Catherine Hervieu · Session ordinaire 2025-2026 · séance n°235

Par cet amendement de repli, nous nous opposons à la possibilité offerte au ministre de la santé de prescrire, lors de l’état d’alerte de sécurité nationale, des mesures relatives à l’organisation et au fonctionnement du système de soins. Il s’agit selon nous d’une extension injustifiée des pouvoirs du ministre. L’étude d’impact n’en précise nullement la portée, alors que l’article L.3131-1 du code de la santé publique prévoit déjà, en cas de menace sanitaire grave appelant des mesures d’urgence, que le ministre chargé de la santé puisse prendre des mesures de cet ordre.La création d’un pouvoir supplémentaire flou et peu encadré n’apparaît donc ni utile ni justifié. Sans garantie ni concertation, cette possibilité pourrait désorganiser un système de santé déjà déstructuré et éprouvé. Concentrons-nous plutôt sur le renforcement des structures de santé existantes pour garantir l’efficacité de la prise en charge des patients en cas de déclenchement du plan Blanc.

Supprimer les garanties en matière de protection de la santé et de prévention au travail, comme le prévoit le texte, c’est non seulement ouvrir la porte à une mise en danger de millions de personnes, mais c’est aussi compromettre l’objectif partagé de sauvegarde des intérêts fondamentaux de la nation.La continuité des activités indispensables, en particulier des opérateurs d’importance vitale, ne peut se faire qu’à la condition que celles et ceux qui en assurent le fonctionnement soient protégés et sécurisés dans l’exercice de leurs fonctions.
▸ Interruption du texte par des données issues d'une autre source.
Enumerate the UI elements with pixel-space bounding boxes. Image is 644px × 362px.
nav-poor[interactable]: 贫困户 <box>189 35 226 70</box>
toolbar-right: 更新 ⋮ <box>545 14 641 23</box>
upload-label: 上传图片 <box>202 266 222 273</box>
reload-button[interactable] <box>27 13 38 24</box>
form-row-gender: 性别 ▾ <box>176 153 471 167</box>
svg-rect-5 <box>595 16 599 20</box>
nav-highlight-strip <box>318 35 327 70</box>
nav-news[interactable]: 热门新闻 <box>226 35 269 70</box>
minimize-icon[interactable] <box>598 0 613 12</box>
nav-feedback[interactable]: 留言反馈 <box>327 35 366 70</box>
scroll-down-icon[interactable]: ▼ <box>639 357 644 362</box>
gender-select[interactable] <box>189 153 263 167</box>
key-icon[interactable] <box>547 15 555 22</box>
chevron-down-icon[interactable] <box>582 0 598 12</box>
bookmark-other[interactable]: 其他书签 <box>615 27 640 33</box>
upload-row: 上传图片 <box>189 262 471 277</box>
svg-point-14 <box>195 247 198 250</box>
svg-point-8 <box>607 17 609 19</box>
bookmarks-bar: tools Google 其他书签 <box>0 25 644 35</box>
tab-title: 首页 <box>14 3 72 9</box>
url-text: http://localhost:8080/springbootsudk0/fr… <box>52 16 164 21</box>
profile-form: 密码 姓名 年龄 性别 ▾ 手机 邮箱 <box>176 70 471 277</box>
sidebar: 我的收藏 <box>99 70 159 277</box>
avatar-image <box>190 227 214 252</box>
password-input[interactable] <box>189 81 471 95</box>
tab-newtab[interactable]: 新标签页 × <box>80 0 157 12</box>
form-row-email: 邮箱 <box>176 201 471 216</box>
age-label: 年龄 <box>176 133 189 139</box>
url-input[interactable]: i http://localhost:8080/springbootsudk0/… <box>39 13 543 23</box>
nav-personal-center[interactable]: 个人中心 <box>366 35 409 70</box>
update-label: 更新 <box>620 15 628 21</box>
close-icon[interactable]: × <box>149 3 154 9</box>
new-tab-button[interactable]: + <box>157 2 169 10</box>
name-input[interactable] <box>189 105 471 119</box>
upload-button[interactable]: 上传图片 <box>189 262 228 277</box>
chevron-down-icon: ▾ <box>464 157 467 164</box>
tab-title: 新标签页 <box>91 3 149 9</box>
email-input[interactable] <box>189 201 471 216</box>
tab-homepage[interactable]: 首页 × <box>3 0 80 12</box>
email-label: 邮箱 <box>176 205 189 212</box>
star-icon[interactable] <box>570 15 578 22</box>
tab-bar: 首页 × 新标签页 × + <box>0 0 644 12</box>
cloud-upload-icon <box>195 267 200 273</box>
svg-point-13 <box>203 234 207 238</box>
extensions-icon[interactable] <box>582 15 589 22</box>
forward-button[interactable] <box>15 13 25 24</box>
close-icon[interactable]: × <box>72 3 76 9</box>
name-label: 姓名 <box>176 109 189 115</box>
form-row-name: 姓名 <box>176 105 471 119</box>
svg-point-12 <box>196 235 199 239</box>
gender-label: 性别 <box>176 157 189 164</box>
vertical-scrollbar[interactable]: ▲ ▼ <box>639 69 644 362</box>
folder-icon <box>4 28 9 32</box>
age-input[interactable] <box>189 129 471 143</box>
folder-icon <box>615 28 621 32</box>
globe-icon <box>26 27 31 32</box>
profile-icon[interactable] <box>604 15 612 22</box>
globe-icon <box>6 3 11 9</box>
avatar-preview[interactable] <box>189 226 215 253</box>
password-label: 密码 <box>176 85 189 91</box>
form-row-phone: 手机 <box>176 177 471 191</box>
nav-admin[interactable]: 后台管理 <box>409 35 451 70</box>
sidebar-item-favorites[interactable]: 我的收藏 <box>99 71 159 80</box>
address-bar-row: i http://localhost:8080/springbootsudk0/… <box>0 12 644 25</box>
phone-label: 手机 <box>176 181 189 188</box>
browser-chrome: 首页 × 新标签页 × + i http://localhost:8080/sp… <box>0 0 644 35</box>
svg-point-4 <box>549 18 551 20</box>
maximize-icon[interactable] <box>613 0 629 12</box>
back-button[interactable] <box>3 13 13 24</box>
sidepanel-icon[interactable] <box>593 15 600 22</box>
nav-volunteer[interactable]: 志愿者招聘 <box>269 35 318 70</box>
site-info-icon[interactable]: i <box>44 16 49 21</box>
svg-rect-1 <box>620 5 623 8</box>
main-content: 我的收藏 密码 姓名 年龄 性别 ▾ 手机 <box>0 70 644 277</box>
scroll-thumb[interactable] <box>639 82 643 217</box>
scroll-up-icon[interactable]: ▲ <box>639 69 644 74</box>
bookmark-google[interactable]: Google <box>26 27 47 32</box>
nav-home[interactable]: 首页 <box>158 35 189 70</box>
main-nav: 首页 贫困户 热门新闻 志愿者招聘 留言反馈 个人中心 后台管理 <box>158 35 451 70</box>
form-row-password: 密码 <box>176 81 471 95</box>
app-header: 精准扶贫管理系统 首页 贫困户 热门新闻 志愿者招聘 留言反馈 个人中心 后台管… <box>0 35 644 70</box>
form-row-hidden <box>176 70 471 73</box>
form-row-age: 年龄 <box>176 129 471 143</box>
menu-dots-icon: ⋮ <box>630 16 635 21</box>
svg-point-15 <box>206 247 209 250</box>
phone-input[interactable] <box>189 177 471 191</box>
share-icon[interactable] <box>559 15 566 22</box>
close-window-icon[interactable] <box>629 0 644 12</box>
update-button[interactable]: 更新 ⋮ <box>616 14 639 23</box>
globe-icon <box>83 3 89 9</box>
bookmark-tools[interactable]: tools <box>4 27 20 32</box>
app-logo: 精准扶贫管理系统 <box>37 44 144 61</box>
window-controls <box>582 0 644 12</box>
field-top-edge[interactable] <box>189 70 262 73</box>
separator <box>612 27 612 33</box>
La mobilisation des salariés concernés ne devrait pas reléguer leur santé physique et mentale au second plan, au détriment de la qualité de cette mobilisation.C’est pourquoi cet amendement vise à supprimer la possibilité de déroger aux normes réglementaires relatives à la protection en matière de santé et de sécurité au travail durant l’état d’alerte de sécurité nationale.

Comme le précédent, ces amendements portent sur la protection de la santé et de la sécurité des travailleurs, qui constitue un principe fondamental du droit social, reconnu tant par le droit interne que par le droit européen. Ils visent à affirmer explicitement qu’il ne peut être dérogé à ces principes, y compris en situation de crise majeure.Les situations de crise peuvent justifier des adaptations de l’organisation du travail, mais elles ne sauraient conduire à une remise en cause des principes essentiels de prévention des risques professionnels, notamment ceux qui visent à prévenir les atteintes à la santé physique et mentale.Par ailleurs, si nous partageons tous la nécessité de mobiliser le pays face aux menaces auxquelles il est confronté, je ne comprends pas pourquoi vous refusez d’envoyer un signal fort et concret en faveur de cette mobilisation. Beaucoup reste à faire pour renforcer le lien entre les armées et la population : cela passe notamment par des garanties apportées aux travailleurs qui seront appelés à participer à cet effort collectif.C’est précisément le sens de plusieurs de nos amendements, mais vous refusez de les prendre en considération. Il s’agit d’une position de principe délétère, qui va exactement à l’encontre de l’objectif recherché.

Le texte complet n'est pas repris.